Impact of treatments for depression
In order to identify predictors of electroconvulsive therapy response and remission in major depression, van Diermen et al (pp. 71–80) conducted a meta-analysis, including 34 studies. The authors identified two factors – the presence of psychotic features and older age – that predicted both remission and response. Depression severity was found to predict response but not remission, and the findings were inconclusive for depression with melancholic features. The authors noted the large number of small studies including only a limited range of potential predictors and call for future research efforts to be focused on conducting larger studies considering the combined effect of a range of predictors.
Chronic prescription opioid analgesic use (OAU) is known to be associated with depression; the two being likely to be mutually reinforcing. Whether or not adhering to antidepressant treatment for depression can lead to opioid cessation was considered by Scherrer et al (pp. 103–111) in a retrospective cohort analysis. Among 2821 patients with non-cancer, non-HIV pain and a new episode of depression following >90 days of OAU and leading to at least one antidepressant prescription, antidepressant adherence was associated with a subsequent increased incidence of opioid cessation compared with non-adherence. The authors highlight the calculated number-needed-to-treat – for every 20 patients adherent to antidepressant medication, one will stop OAU who would not have stopped if they had been non-adherent.

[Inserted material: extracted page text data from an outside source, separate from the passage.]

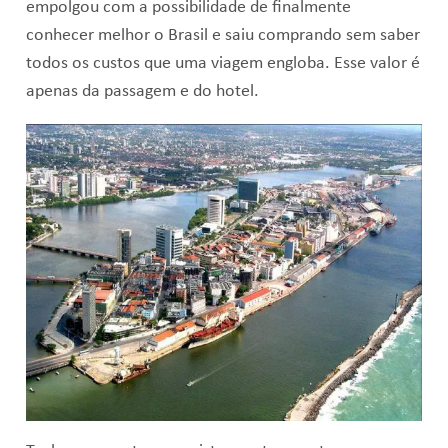
empolgou com a possibilidade de finalmente
conhecer melhor o Brasil e saiu comprando sem saber
todos os custos que uma viagem engloba. Esse valor é
apenas da passagem e do hotel.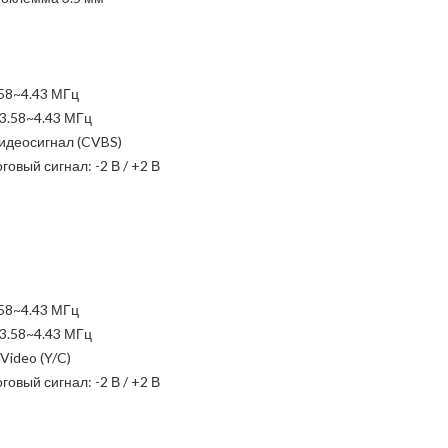
.58~4.43 МГц
3.58~4.43 МГц
видеосигнал (CVBS)
вый сигнал: -2 В / +2 В
.58~4.43 МГц
3.58~4.43 МГц
Video (Y/C)
вый сигнал: -2 В / +2 В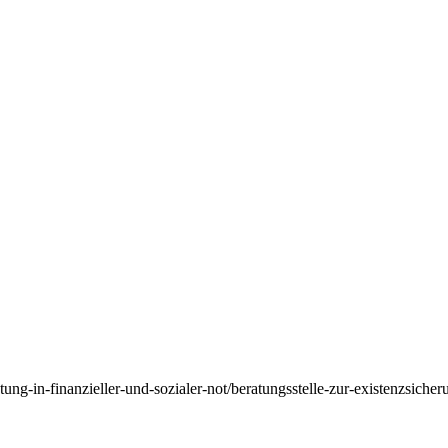
tung-in-finanzieller-und-sozialer-not/beratungsstelle-zur-existenzsiche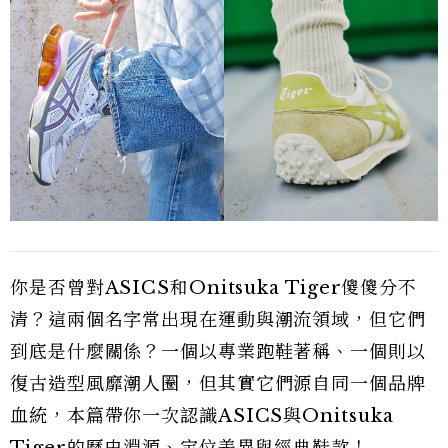
你是否曾對ASICS和Onitsuka Tiger傻傻分不
清？這兩個名字常出現在運動與潮流領域，但它們
到底是什麼關係？一個以專業跑鞋著稱、一個則以
復古造型風靡潮人圈，但其實它們源自同一個品牌
血統，本篇帶你一次認識ASICS與Onitsuka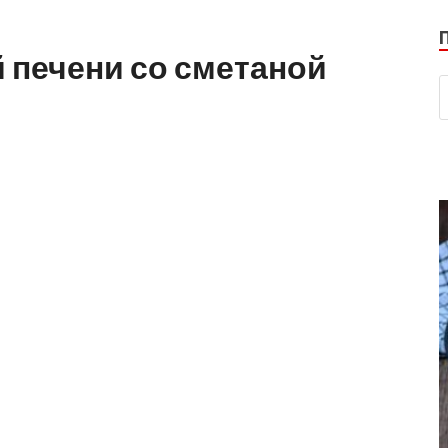
 печени со сметаной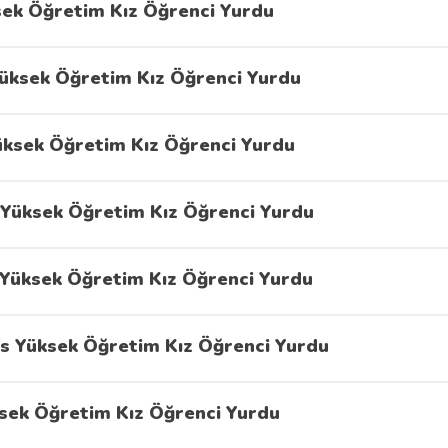
sek Öğretim Kız Öğrenci Yurdu
üksek Öğretim Kız Öğrenci Yurdu
Yüksek Öğretim Kız Öğrenci Yurdu
Yüksek Öğretim Kız Öğrenci Yurdu
Yüksek Öğretim Kız Öğrenci Yurdu
s Yüksek Öğretim Kız Öğrenci Yurdu
sek Öğretim Kız Öğrenci Yurdu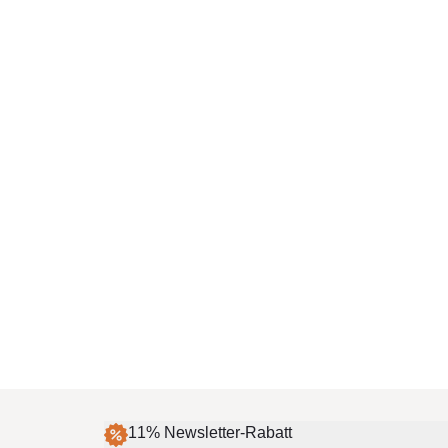
11% Newsletter-Rabatt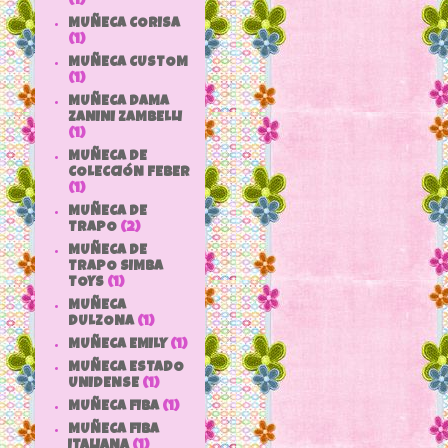
(1)
MUÑECA CORISA
(1)
MUÑECA CUSTOM
(1)
MUÑECA DAMA
ZANINI ZAMBELLI
(1)
MUÑECA DE
COLECCIÓN FEBER
(1)
MUÑECA DE
TRAPO
(2)
MUÑECA DE
TRAPO SIMBA
TOYS
(1)
MUÑECA
DULZONA
(1)
MUÑECA EMILY
(1)
MUÑECA ESTADO
UNIDENSE
(1)
MUÑECA FIBA
(1)
MUÑECA FIBA
ITALIANA
(1)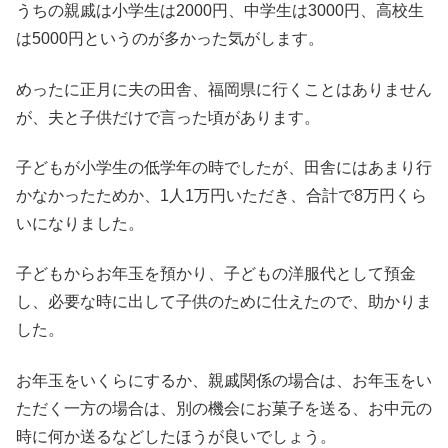
うちの親戚は小学生は2000円、中学生は3000円、高校生
は5000円というのが多かった気がします。
めったに正月に夫の田舎、福岡県に行くことはありません
が、夫と子供だけで言った頃があります。
子どもが小学生の低学年の時でしたが、田舎にはあまり行
かなかったためか、1人1万円いただき、合計で8万円くら
いになりました。
子どもからお年玉を預かり、子どもの洋服代として預金
し、必要な時に出して子供のために仕えたので、助かりま
した。
お年玉をいくらにするか、親戚関係の場合は、お年玉をい
ただく一方の場合は、別の機会にお菓子を送る、お中元の
時に何か送るなどしたほうが良いでしょう。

Trials of guided self-help and web-based cognitive–behavioural therapy
The findings arising from two randomised controlled trials of cognitive–behavioural therapy (CBT) delivered other than by an individual face-to-face approach are presented in the Journal this month – one focused on chronic fatigue syndrome (CFS) and one on low mood and stress. Janse et al (pp. 112–118) examined whether or not the known benefit of face-to-face CBT on fatigue in CFS is also seen when the intervention is delivered online. Compared with a waiting-list control group, those receiving either of two internet-based CBT conditions (with protocol-driven therapist feedback or with therapist feedback on demand) showed a significant reduction in fatigue, with no difference found between the two internet-based CBT groups. The authors highlighted the additional finding that therapist feedback on demand required less therapist time, and also on the future possibilities of enhancing communication via video conferencing and using physical activity apps with affirmative feedback.
In the second reported CBT trial, Williams et al (pp. 88–95) found evidence of effectiveness and cost-effectiveness for guided self-help CBT classes for low mood and stress delivered in a community setting (the Living Life To The Full classes). The study's recruitment methods identified individuals in the community with depression, anxiety and impaired social function, who were often not prescribed medication and not attending their general practitioner. The authors call for further investigation of community-based interventions such as group guided self-help, which they describe as a promising addition to mental healthcare provision. In a linked editorial, Delgadillo (pp. 65–66) describes the emergence of an evidence-based self-help movement, considering the social and historical context of its development and the current scientific literature supporting its role in healthcare provision. The author calls for a commitment to scientific rigour, caution and ideological impartiality in the field, if the gains of the movement are to be further advanced.
Approaches to in-patient care and a cautionary note about the asylum returning
There has been a movement across the National Health Service in England away from ‘sectorised care’, where patients are treated by the same psychiatrist across both community and in-patient settings, towards a ‘functional care’ model, where care is provided to patients by different psychiatrists in the two settings. In a natural experimental study involving 23 hospitals across England, Bird et al (pp. 81–87) found that patient satisfaction with in-patient treatment was higher among those experiencing sectorised care, although the reduced length of in-patient stay also associated with sectorised care was no longer statistically significant when adjustment was made for clustering by hospital. The authors comment on the importance of patient satisfaction with care, both as an outcome in its own right and as an outcome associated with longer-term clinical outcomes, and call for the current trend of transforming services from sectorised to functional models to be reconsidered.
Gilhooley & Kelly (pp. 69–70) warn that rising rates of involuntary admission, the widespread use of physical coercion on in-patient units and the impact of changes in mental health legislation informed by a focus on public safety, are leading to concern that the restrictive institutional practices of the past are returning in many jurisdictions. The authors call for legal reforms and, in particular, the exclusion of personality disorder from legislation allowing for involuntary admission, as well as statutory restraint reduction programmes and clear communication of our limited ability to assess risk.